▶ Exercise material
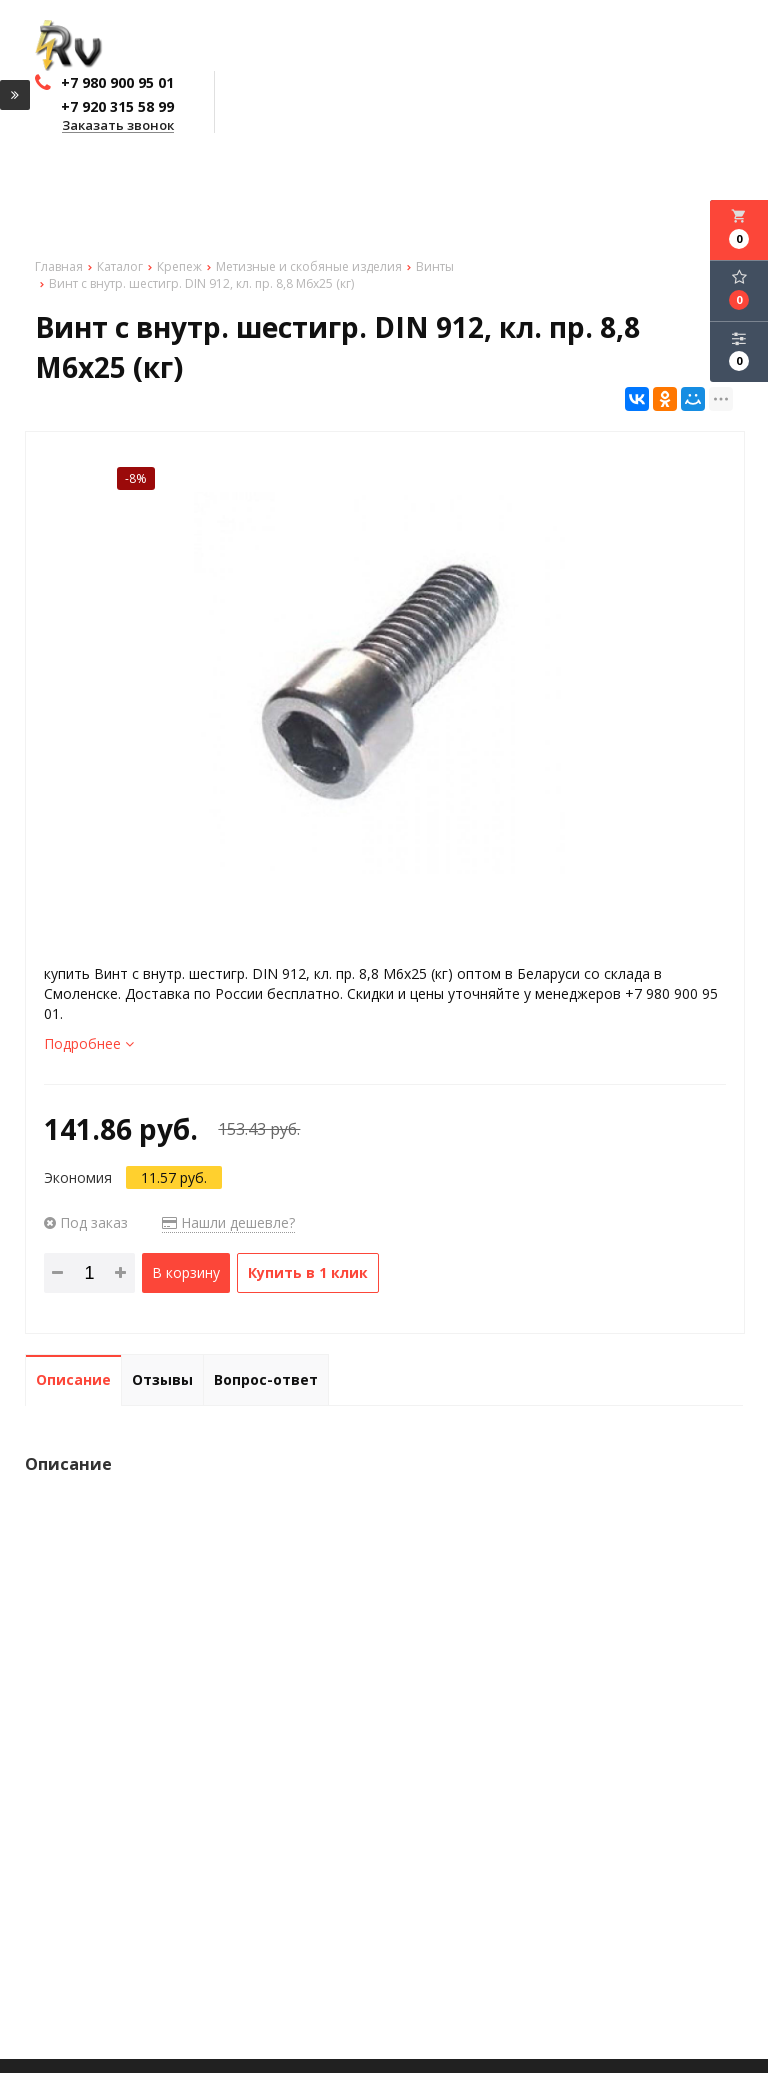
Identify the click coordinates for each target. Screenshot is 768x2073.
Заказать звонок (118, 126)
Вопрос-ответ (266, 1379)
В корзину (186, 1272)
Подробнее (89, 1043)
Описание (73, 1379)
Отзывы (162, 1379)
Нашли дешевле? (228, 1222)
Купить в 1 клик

▶ What to do
If a record holds a picture, drop the picture and return the rest of it exactly.

▶ Written solution
Identify the click coordinates for each target. Screenshot is 768x2073.
Заказать звонок (118, 126)
Вопрос-ответ (266, 1379)
В корзину (186, 1272)
Подробнее (89, 1043)
Описание (73, 1379)
Отзывы (162, 1379)
Нашли дешевле? (228, 1222)
Купить в 1 клик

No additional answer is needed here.